While we are still living in a predominately Christian nation, according to a new Pew Research Center study, an increasing number of Americans now fall into the category of “nones”—people who describe themselves as agnostic, atheist, or do not identify with a particular faith.
From 2007 to 2014, the two years Pew conducted this large-scale study of American religious life, the number of “nones” jumped from 16 percent to nearly 23 percent.
Seventy percent of Americans still identify as Christians, but this number has declined.
The number of Americans who don't affiliate with a particular religion has grown to 56 million in recent years, making the faith group researchers call "nones" the second-largest in total numbers behind evangelicals, according to a Pew Research Center study released Tuesday. […]
[Between 2007 and 2014] … Christians dropped from about 78 percent to just under 71 percent of the population. Protestants now comprise 46.5 percent of what was once a predominantly Protestant country.

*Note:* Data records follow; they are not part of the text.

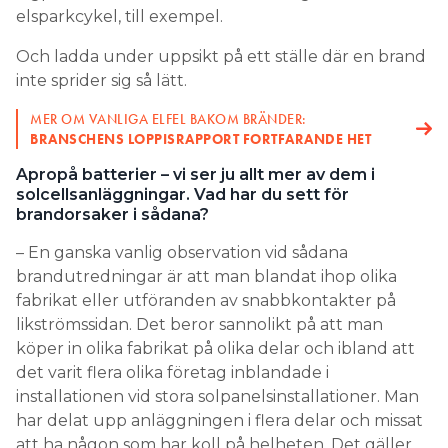
elsparkcykel, till exempel.
Och ladda under uppsikt på ett ställe där en brand
inte sprider sig så lätt.
MER OM VANLIGA ELFEL BAKOM BRÄNDER:
BRANSCHENS LOPPISRAPPORT FORTFARANDE HET
Apropå batterier – vi ser ju allt mer av dem i
solcellsanläggningar. Vad har du sett för
brandorsaker i sådana?
– En ganska vanlig observation vid sådana
brandutredningar är att man blandat ihop olika
fabrikat eller utföranden av snabbkontakter på
likströmssidan. Det beror sannolikt på att man
köper in olika fabrikat på olika delar och ibland att
det varit flera olika företag inblandade i
installationen vid stora solpanelsinstallationer. Man
har delat upp anläggningen i flera delar och missat
att ha någon som har koll på helheten. Det gäller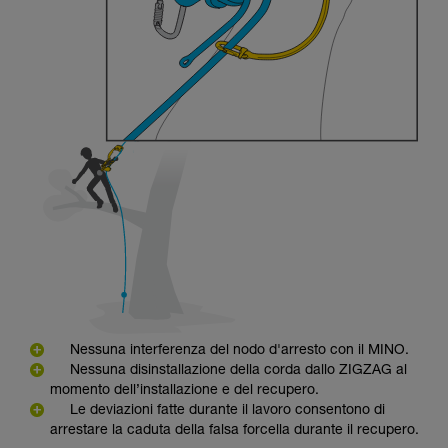
Nessuna interferenza del nodo d'arresto con il MINO.
Nessuna disinstallazione della corda dallo ZIGZAG al
momento dell’installazione e del recupero.
Le deviazioni fatte durante il lavoro consentono di
arrestare la caduta della falsa forcella durante il recupero.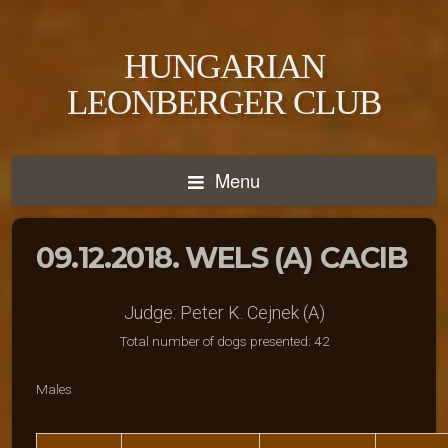
HUNGARIAN
LEONBERGER CLUB
Menu
09.12.2018. WELS (A) CACIB
Judge: Peter K. Cejnek (A)
Total number of dogs presented: 42
Males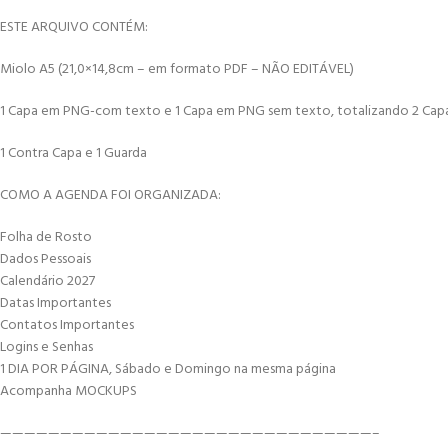
ESTE ARQUIVO CONTÉM:
Miolo A5 (21,0×14,8cm – em formato PDF – NÃO EDITÁVEL)
1 Capa em PNG-com texto e 1 Capa em PNG sem texto, totalizando 2 Cap
1 Contra Capa e 1 Guarda
COMO A AGENDA FOI ORGANIZADA:
Folha de Rosto
Dados Pessoais
Calendário 2027
Datas Importantes
Contatos Importantes
Logins e Senhas
1 DIA POR PÁGINA, Sábado e Domingo na mesma página
Acompanha MOCKUPS
———————————————————————————————–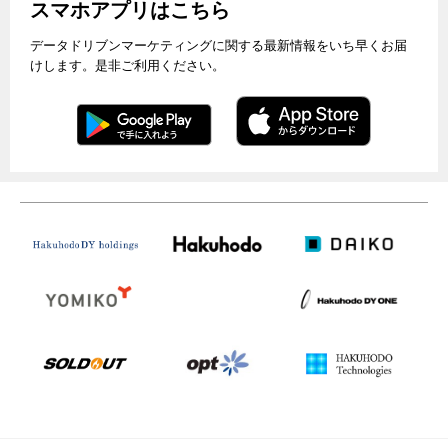
スマホアプリはこちら
データドリブンマーケティングに関する最新情報をいち早くお届
けします。是非ご利用ください。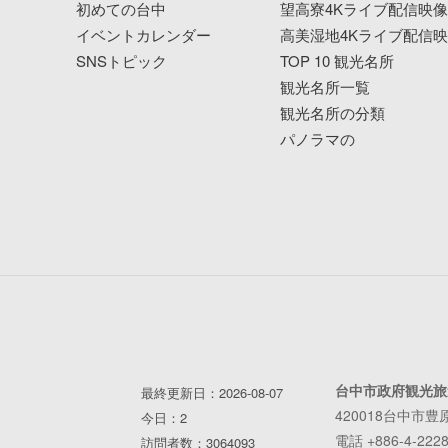
初めての台中
望高寮4Kライブ配信映
イベントカレンダー
高美湿地4Kライブ配信
SNSトピック
TOP 10 観光名所
観光名所一覧
観光名所の分類
パノラマの
台中市政府観光旅
最終更新日：2026-08-07
420018台中市豊
今日：2
電話 +886-4-2228
訪問者数：3064093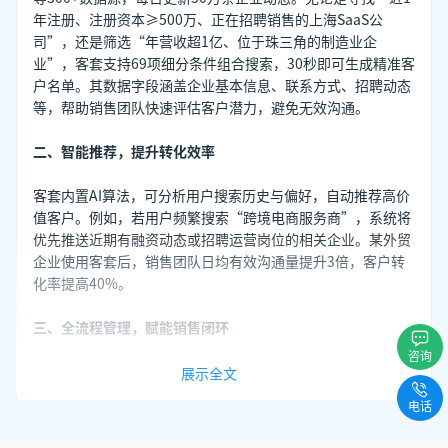
年注册、注册资本≥500万、正在招聘销售的上海SaaS公
司”，还是筛选“年营收超1亿、位于珠三角的制造业企
业”，客套支持69项细分条件组合搜索，30秒即可生成精准客
户名单。其数据字段涵盖企业基本信息、联系方式、招聘动态
等，帮助销售团队快速评估客户潜力，避免无效沟通。
二、智能推荐，提升转化效率
客套内置AI算法，可分析用户搜索历史与偏好，自动推荐高价
值客户。例如，若用户频繁搜索“跨境电商服务商”，系统将
优先推送近期有融资动态或招聘运营岗位的相关企业。某外贸
企业使用客套后，销售团队日均有效沟通量提升3倍，客户转
化率提高40%。
三、全流程管理，赋能销售闭环
咨询
客套不仅是一款获客工具，更是一个完整的销售管理平台。其
展示全文
内置CRM功能支持客户互动记录、销售流程跟踪，并提供客户
电话
画像、分群及趋势分析工具。销售团队可通过深度挖掘客户数
据，制定个性化跟进策略。例如，针对“高潜力但犹豫”的客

Researchers have long debated whether people with no religion should be defined as secular since the category includes those who believe in God or consider themselves "spiritual." But the new Pew study found increasing signs of secularism. […]
Greg Smith, Pew's associate research director, said the findings "point to substantive changes" among the religiously unaffiliated, not just a shift in how people describe themselves. Secular groups have become increasingly organized to counter bias against them and keep religion out of public life through lawsuits and lobbying lawmakers.
While this comes as no surprise, the political significance of the change is worth noting—people who identify as “nones” tend to vote Democratic.